Suzie Q

Modern Cantonese

Modern Cantonese

Year

2024

Client

Mama's Dining Group

Service

Culinary Creative Director

Modern Cantonese for a room that knew what it wanted to be. A nod to the past with a Melbourne sensibility, built to last.

© Suzie Q

Context

Suzie Q arrived as the second of three Mama's Dining Group launches, opening one month after Windsor Wine Room. Two storeys, 150 seats on Chapel Street: an '80s-tinged Cantonese dining room sitting above a karaoke bar. The brief wasn't to make a good Chinese restaurant. It was to build a culinary identity that could hold its own in a city with genuine Cantonese dining culture, attract a crowd that knew the difference, and operate inside a high-volume group trading environment.

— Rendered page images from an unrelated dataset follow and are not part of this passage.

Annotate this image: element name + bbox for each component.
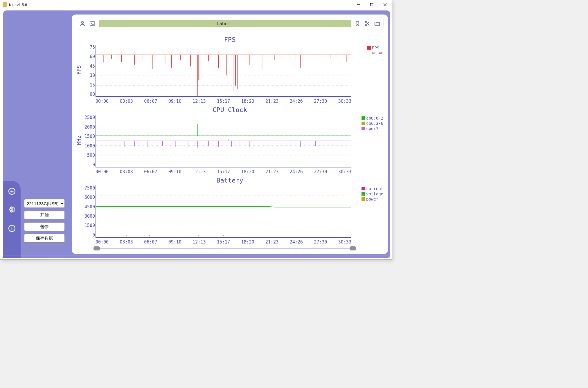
maximize-button[interactable]	[365, 0, 378, 9]
battery-yticks: 750060004500300015000	[83, 185, 95, 238]
bookmark-icon[interactable]	[354, 20, 361, 27]
fps-chart[interactable]: FPS FPS 756045301500	[76, 35, 383, 105]
range-handle-left[interactable]	[93, 246, 100, 250]
card-toolbar: label1	[76, 17, 383, 30]
svg-point-14	[365, 21, 367, 23]
minimize-button[interactable]	[352, 0, 365, 9]
cpu-plot	[96, 115, 351, 167]
pause-button[interactable]: 暂停	[24, 222, 65, 231]
folder-icon[interactable]	[374, 20, 380, 27]
scissors-icon[interactable]	[364, 20, 371, 27]
svg-point-7	[11, 209, 13, 210]
legend-swatch	[367, 46, 371, 50]
terminal-icon[interactable]	[89, 20, 96, 27]
app-icon	[3, 2, 7, 7]
app-window: Kite-v1.5.6	[0, 0, 392, 260]
battery-xticks: 00:0003:0306:0709:1012:1315:1718:2021:23…	[96, 239, 351, 245]
add-button[interactable]	[8, 187, 16, 196]
settings-button[interactable]	[8, 206, 16, 215]
window-h-scrollbar[interactable]: ‹ ›	[0, 255, 392, 260]
save-button[interactable]: 保存数据	[24, 234, 65, 243]
scroll-right-icon[interactable]: ›	[389, 256, 390, 259]
fps-xticks: 00:0003:0306:0709:1012:1315:1718:2021:23…	[96, 99, 351, 104]
left-rail	[3, 181, 21, 258]
window-title: Kite-v1.5.6	[9, 3, 27, 7]
battery-legend: current voltage power	[362, 186, 383, 202]
battery-plot	[96, 185, 351, 238]
cpu-chart[interactable]: CPU Clock MHz 25002000150010005000	[76, 105, 383, 175]
label-field[interactable]: label1	[99, 20, 351, 27]
fps-plot	[96, 45, 351, 97]
charts-area: FPS FPS 756045301500	[76, 35, 383, 246]
start-button[interactable]: 开始	[24, 211, 65, 219]
svg-rect-1	[371, 3, 373, 6]
scroll-left-icon[interactable]: ‹	[2, 256, 3, 259]
cpu-xticks: 00:0003:0306:0709:1012:1315:1718:2021:23…	[96, 169, 351, 174]
user-icon[interactable]	[79, 20, 86, 27]
content-card: label1 FPS FPS 756045301500	[72, 15, 388, 254]
svg-rect-12	[90, 22, 95, 26]
svg-point-10	[12, 227, 12, 227]
battery-chart[interactable]: Battery 750060004500300015000	[76, 176, 383, 246]
time-range-slider[interactable]	[93, 245, 356, 252]
side-controls: 2211133C(USB) 开始 暂停 保存数据	[24, 199, 65, 243]
main-panel: 2211133C(USB) 开始 暂停 保存数据 label1	[3, 10, 390, 258]
svg-point-11	[81, 21, 83, 24]
close-button[interactable]	[378, 0, 392, 9]
info-button[interactable]	[8, 225, 16, 233]
cpu-legend: cpu:0-2 cpu:3-6 cpu:7	[362, 116, 383, 131]
svg-point-15	[365, 24, 367, 26]
fps-yticks: 756045301500	[83, 45, 95, 97]
cpu-yticks: 25002000150010005000	[83, 115, 95, 167]
titlebar[interactable]: Kite-v1.5.6	[0, 0, 392, 9]
device-select[interactable]: 2211133C(USB)	[24, 199, 65, 208]
fps-legend: FPS 60.40	[367, 45, 383, 56]
range-handle-right[interactable]	[350, 246, 356, 250]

A nod to the past that still ran like a serious modern operation.

The room came with ambition and red leather booths. The rest had to be built.

What we built

Scope

Concept development · Kitchen design & build · Equipment sourcing · Supplier setup · Team recruitment · Culinary direction · Menu architecture · Dish development · Recipe books · SOPs · Training protocols · Documentation · Health & safety · Council approval · Launch · Ongoing management

Three rooms: main dining, private dining, and a karaoke room. Each with its own energy and occasion logic. The karaoke room isn't an afterthought. It's a cultural position.

Menu architecture structured around table-sharing logic: dishes calibrated for group rhythm, not individual covers. Cantonese technique as the anchor, Melbourne produce and palate as the lens. Classic references made precise: the kung pao reworked with serious heat and texture discipline, the dumplings in chilli oil done with enough restraint that the braise could speak. A noodle dish that became the thing regulars came back for.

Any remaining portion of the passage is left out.